Si los fragmentos citados me llamaron en esta ocasión la atención –suele pasar con las relecturas; uno se fija en aspectos del texto que le habían pasado por alto la primera vez, quién sabe si por el efecto benéfico en este caso de la edad–, es por la asociación que establece Unamuno entre el proceso de nivelación de las grandes ciudades y su carácter democrático. Y es que, al leerlos, no pude evitar pensar en la educación pública y en las consecuencias que ha acarreado, cerca de un siglo más tarde, el empeño de muchos gobiernos de la Unión Europea (UE) –y la propia UE en sus políticas– por llevar la igualdad a sus últimas consecuencias. O sea, por nivelar a los ciudadanos, por levantar al bajo y rebajar al alto.

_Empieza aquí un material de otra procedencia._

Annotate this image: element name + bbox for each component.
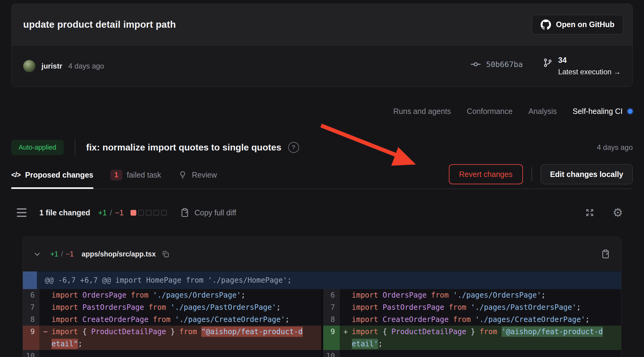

“Que nadie se quede atrás”, ha sido durante las últimas décadas el lema de políticos y pedagogos españoles. Un lema que tenía un reverso que esos mismos políticos y pedagogos, bañados en general en ideologías de izquierda, se guardaban mucho de exhibir: “Que nadie destaque más de la cuenta”. Y es que difícilmente se puede levantar al bajo sin rebajar al alto cuando lo que se persigue es alcanzar la igualdad, o sea, nivelar. Dicho peaje se ha escondido concienzudamente. Aun así, la forma como han desaparecido de los currículos educativos valores como el trabajo, el esfuerzo o el mérito, el ahínco con que se ha subestimado la competitividad o el ninguneo de que ha sido objeto el conocimiento hablan por sí solos.

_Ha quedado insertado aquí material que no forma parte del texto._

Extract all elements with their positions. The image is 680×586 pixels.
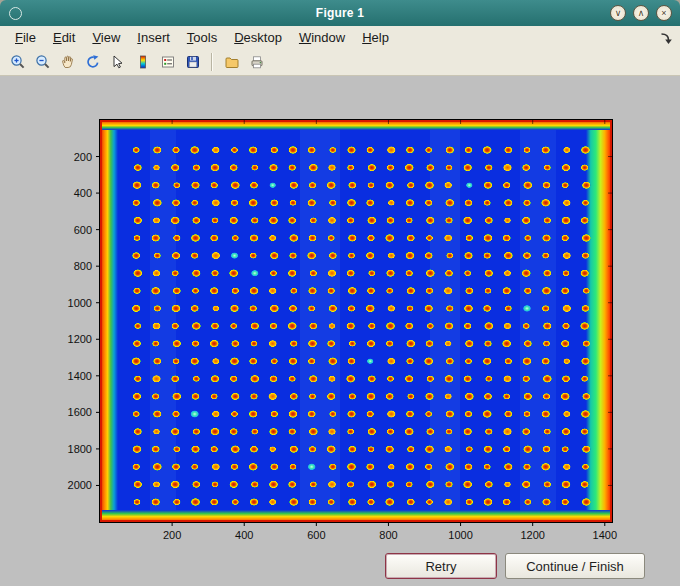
- menu-window[interactable]: Window: [296, 29, 348, 46]
- svg-text:1600: 1600: [68, 406, 92, 418]
- svg-text:1000: 1000: [448, 529, 472, 541]
- menu-tools[interactable]: Tools: [184, 29, 220, 46]
- svg-text:1000: 1000: [68, 297, 92, 309]
- svg-text:1200: 1200: [68, 333, 92, 345]
- zoom-in-icon: [10, 54, 26, 70]
- svg-text:2000: 2000: [68, 479, 92, 491]
- rotate-icon: [85, 54, 101, 70]
- svg-text:800: 800: [379, 529, 397, 541]
- print-button[interactable]: [244, 50, 269, 74]
- window-title: Figure 1: [0, 6, 680, 20]
- menu-file[interactable]: File: [12, 29, 39, 46]
- svg-text:600: 600: [307, 529, 325, 541]
- hand-icon: [60, 54, 76, 70]
- titlebar: Figure 1 ∨ ∧ ×: [0, 0, 680, 26]
- menu-edit[interactable]: Edit: [50, 29, 78, 46]
- dock-figure-button[interactable]: [659, 31, 673, 45]
- menu-help[interactable]: Help: [359, 29, 392, 46]
- continue-finish-button[interactable]: Continue / Finish: [505, 553, 645, 579]
- zoom-in-button[interactable]: [5, 50, 30, 74]
- colorbar-icon: [135, 54, 151, 70]
- printer-icon: [249, 54, 265, 70]
- plate-scan-plot: 2004006008001000120014002004006008001000…: [0, 76, 680, 586]
- menu-insert[interactable]: Insert: [134, 29, 173, 46]
- menu-view[interactable]: View: [89, 29, 123, 46]
- toolbar-separator: [211, 53, 213, 71]
- svg-text:800: 800: [74, 260, 92, 272]
- menu-desktop[interactable]: Desktop: [231, 29, 285, 46]
- zoom-out-button[interactable]: [30, 50, 55, 74]
- insert-colorbar-button[interactable]: [130, 50, 155, 74]
- retry-button[interactable]: Retry: [385, 553, 497, 579]
- open-button[interactable]: [219, 50, 244, 74]
- svg-text:200: 200: [163, 529, 181, 541]
- figure-canvas: 2004006008001000120014002004006008001000…: [0, 76, 680, 586]
- figure-toolbar: [0, 49, 680, 76]
- svg-text:600: 600: [74, 224, 92, 236]
- data-cursor-button[interactable]: [105, 50, 130, 74]
- insert-legend-button[interactable]: [155, 50, 180, 74]
- pan-button[interactable]: [55, 50, 80, 74]
- svg-text:400: 400: [74, 187, 92, 199]
- save-button[interactable]: [180, 50, 205, 74]
- svg-text:1400: 1400: [593, 529, 617, 541]
- window-controls: ∨ ∧ ×: [610, 5, 672, 21]
- svg-text:200: 200: [74, 151, 92, 163]
- legend-icon: [160, 54, 176, 70]
- window-menu-icon[interactable]: [9, 7, 22, 20]
- menubar: File Edit View Insert Tools Desktop Wind…: [0, 26, 680, 49]
- zoom-out-icon: [35, 54, 51, 70]
- maximize-button[interactable]: ∧: [633, 5, 649, 21]
- save-icon: [185, 54, 201, 70]
- close-button[interactable]: ×: [656, 5, 672, 21]
- figure-window: Figure 1 ∨ ∧ × File Edit View Insert Too…: [0, 0, 680, 586]
- dock-arrow-icon: [659, 31, 673, 45]
- cursor-icon: [110, 54, 126, 70]
- rotate-3d-button[interactable]: [80, 50, 105, 74]
- folder-icon: [224, 54, 240, 70]
- shade-button[interactable]: ∨: [610, 5, 626, 21]
- svg-text:400: 400: [235, 529, 253, 541]
- svg-text:1400: 1400: [68, 370, 92, 382]
- svg-text:1800: 1800: [68, 443, 92, 455]
- svg-text:1200: 1200: [520, 529, 544, 541]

Tras la disputa de la última Eurocopa, políticos de esa misma izquierda ponderaban, con razón, el talento de futbolistas como Nico Williams o Lamine Yamal. Y lo hacían poniendo el acento en el color de su piel y en la dificultad que entrañaba –en el caso de Yamal– alcanzar la cumbre siendo hijo de una humilde familia de inmigrantes. Ello llevó a algunos profesores y expertos en educación defensores de esos valores hoy excluidos de la enseñanza pública a denunciar la contradicción que supone celebrarlos en el caso de los futbolistas de élite y a renunciar en cambio a incorporarlos a los currículos educativos de nuestros jóvenes. Como si el talento brotara y creciera en un paraje salvaje y no requiriera de un cultivo metódico y constante, que sólo el esfuerzo, el estímulo competitivo y el reconocimiento del mérito pueden dar.

Comprendo a esos profesionales de la educación. Tiene que resultar desesperante comprobar cómo va pasando el tiempo –y aquí el tiempo se cuenta ya por décadas y más décadas– sin que nadie se proponga si no arreglar, sí al menos intentar paliar el erial educativo español. Quizá tuviera razón Unamuno al asociar este proceso, que él detectaba en el crecimiento imparable de las grandes ciudades y en sus efectos sobre la cultura, a la implantación de la democracia. Y si así fuera, estimado lector, me temo que estaríamos ante uno de los mayores peajes que hay que pagar para seguir viviendo en un Estado democrático.